黒江は首を傾げる。二十数年の人生でここまで不思議かつ奇妙な話になど遭遇したことがないからだ。記憶や経験、状態を引き継いだまま過去に戻る。SFでも手垢がつきまくっているパターンの題材だ。こういうのは大抵、何かの期限があるか、いずれは元に戻るというパターンが多いのが……。

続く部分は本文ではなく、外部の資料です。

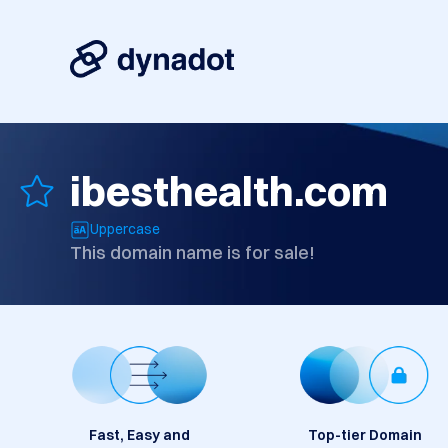
ibesthealth.com
Uppercase
This domain name is for sale!
Fast, Easy and
Top-tier Domain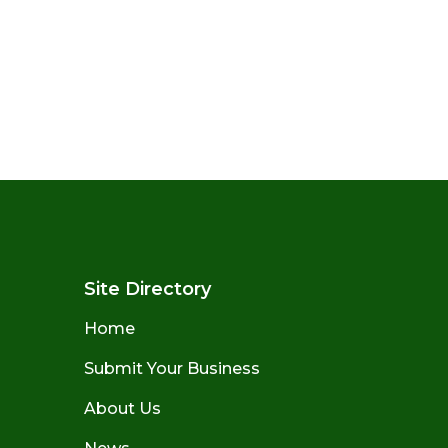
Site Directory
Home
Submit Your Business
About Us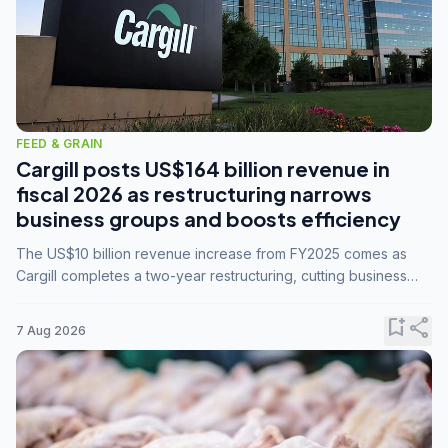
FEED & GRAIN
Cargill posts US$164 billion revenue in
fiscal 2026 as restructuring narrows
business groups and boosts efficiency
The US$10 billion revenue increase from FY2025 comes as
Cargill completes a two-year restructuring, cutting business
groups from 23 to 14 and consolidating five enterprises into
three.
bookmark_add
share
7 Aug 2026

「私たちは“この時”のことを心のどこかで悔やんでたんじゃないかな……?」

「?」

「考えてもみろ。江藤隊長が軍やめたのはこの時の上の政治的争いに失望したのが原因だったし、戦いで同期や先輩・後輩問わず、多くのウィッチが死んだ。それに北郷“大佐”の事に気づいてやれなかったせいで、あの人に無茶させちまったんだ。それとヒガシ。お前の怪我もな」

「ええ。この戦いで扶桑は多くを失うわ。あたしも黒江ちゃんの言う通りにあの式典の無茶を悔やんだ……。それは変えようのない事実。これは夢でも幻でもいい。だけど……未来は変えられるはず。運命はひり開くもの、決められたものじゃない」

「ええ。少しでも変えられるなら変えてみせる。あの子達に恥ずかしくないように」

「決まりだな。……ん?ところで今日は“何日“だっけ?」

「確か今日は……ちょうど坂本たちが来る日のはずよ」

「すると、まだ初期だな……。アイツはまだ駆け出しだったんだよな。どーしてああなったんだ?」

「リバウで何かあったんじゃ?芳佳に見せてあげたいわよね、この時の坂本を」

「だな」

――この日は1937年7月11日。三人の記憶だと、北郷が坂本、竹井、若本の3人、つまり、“後々の撃墜王”達を引き連れて赴任してくるはずだ。記憶だと模擬戦を智子が持ちかけて負けたので、全員で特訓させられたはずである。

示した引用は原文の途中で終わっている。